# Pyrantel Pamoate Kills Planaria?



## Gordonrichards (Apr 28, 2009)

Hi, picked up some Pyrantel Pamoate from the store, 2 tablets are in the package. Will this kill the planaria in my shrimp tanks without killing my shrimps?

I realize that I would only be adding a small amount every week or so till I see no more.

Is this correct, or should I be using a different type of worm killer.

This is a Hartz product.


----------



## Seattle_Aquarist (Mar 7, 2008)

Hi Gordonrichards,

This is what worked for me when I had planaria in my shrimp tank.
http://www.aquaticplantcentral.com/forumapc/library/52784-planaria-hydra-elimination-shrimp-tanks.html


----------



## DrEd (May 5, 2009)

You don't need to kill all those worms (or you can't kill all of them). Just reduce the amount of food and they'll eventually disappear (or difficult to find). Good luck.


----------



## Gordonrichards (Apr 28, 2009)

Thanks Seattle, I picked up some fenbendazole. Going to use it in one of my tanks, if successful I'll put it in my others!


----------



## dodohead (Dec 2, 2009)

how did the worm meds work on the planaria? i have some in my tank, i know theyre not bad, but theyre so ugly. im a little worried to use meds in my blue tiger shrimp tank =T


----------



## CRS Fan (Nov 25, 2008)

Panacur (Fenbendazole) works well especially in the liquid suspension form.
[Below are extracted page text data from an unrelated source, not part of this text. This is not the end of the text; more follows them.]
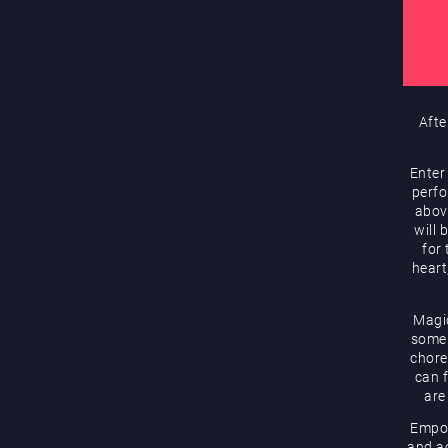
Afte
Enter
perfo
abov
will 
for
heart
Magic
some 
chore
can f
are
Empow
and ac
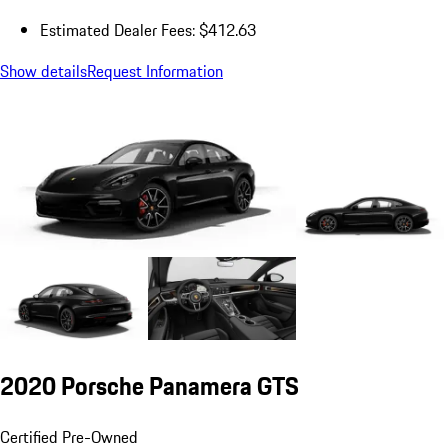
Estimated Dealer Fees: $412.63
Show details
Request Information
2020 Porsche Panamera GTS
Certified Pre-Owned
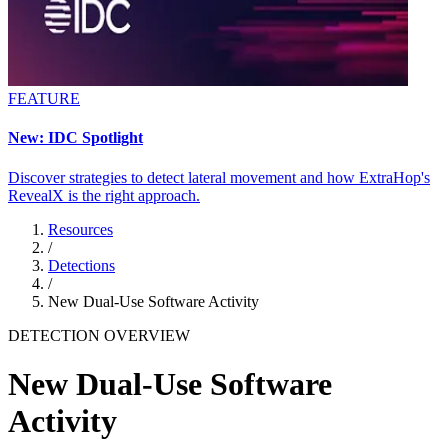
FEATURE
New: IDC Spotlight
Discover strategies to detect lateral movement and how ExtraHop's
RevealX is the right approach.
Resources
/
Detections
/
New Dual-Use Software Activity
DETECTION OVERVIEW
New Dual-Use Software
Activity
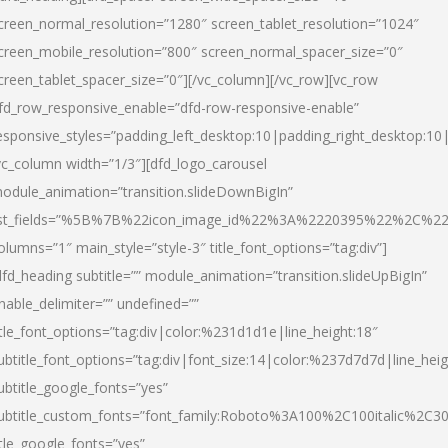
creen_normal_resolution=”1280″ screen_tablet_resolution=”1024″
creen_mobile_resolution=”800″ screen_normal_spacer_size=”0″
creen_tablet_spacer_size=”0″][/vc_column][/vc_row][vc_row
fd_row_responsive_enable=”dfd-row-responsive-enable”
esponsive_styles=”padding_left_desktop:10|padding_right_desktop:10|
vc_column width=”1/3″][dfd_logo_carousel
odule_animation=”transition.slideDownBigIn”
ist_fields=”%5B%7B%22icon_image_id%22%3A%2220395%22%2C%2
olumns=”1″ main_style=”style-3″ title_font_options=”tag:div”]
dfd_heading subtitle=”” module_animation=”transition.slideUpBigIn”
nable_delimiter=”” undefined=””
itle_font_options=”tag:div|color:%231d1d1e|line_height:18″
ubtitle_font_options=”tag:div|font_size:14|color:%237d7d7d|line_heig
ubtitle_google_fonts=”yes”
ubtitle_custom_fonts=”font_family:Roboto%3A100%2C100italic%2C
itle_google_fonts=”yes”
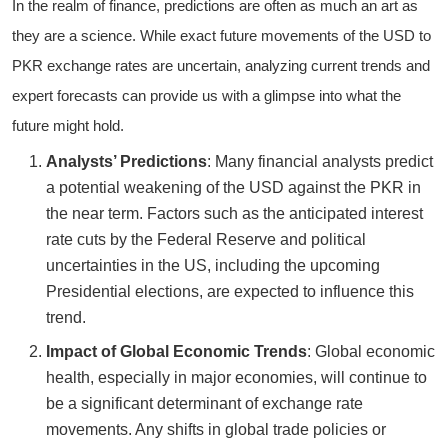
In the realm of finance, predictions are often as much an art as
they are a science. While exact future movements of the USD to
PKR exchange rates are uncertain, analyzing current trends and
expert forecasts can provide us with a glimpse into what the
future might hold.
Analysts’ Predictions
: Many financial analysts predict
a potential weakening of the USD against the PKR in
the near term. Factors such as the anticipated interest
rate cuts by the Federal Reserve and political
uncertainties in the US, including the upcoming
Presidential elections, are expected to influence this
trend.
Impact of Global Economic Trends
: Global economic
health, especially in major economies, will continue to
be a significant determinant of exchange rate
movements. Any shifts in global trade policies or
The powdered type is extremely difficult to dissolve in solution and is messy. I dosed 1.5 ml per 15 gallons.The suspension usually is crystal clear after a 6 - 8 hour period. I dosed 48 hours apart in a 15 gallon high tech planted Blue pearl tank with no casualties.

Please note: Apple, Nerite, and Tylo snails will be killed by this treatment. Ramshorn, Pond, and Trumpet snails are not affected.

Another good product is No Planaria. It is a palm extract in a powdered form and will not affect any snail types.

Good Luck,

Stuart


----------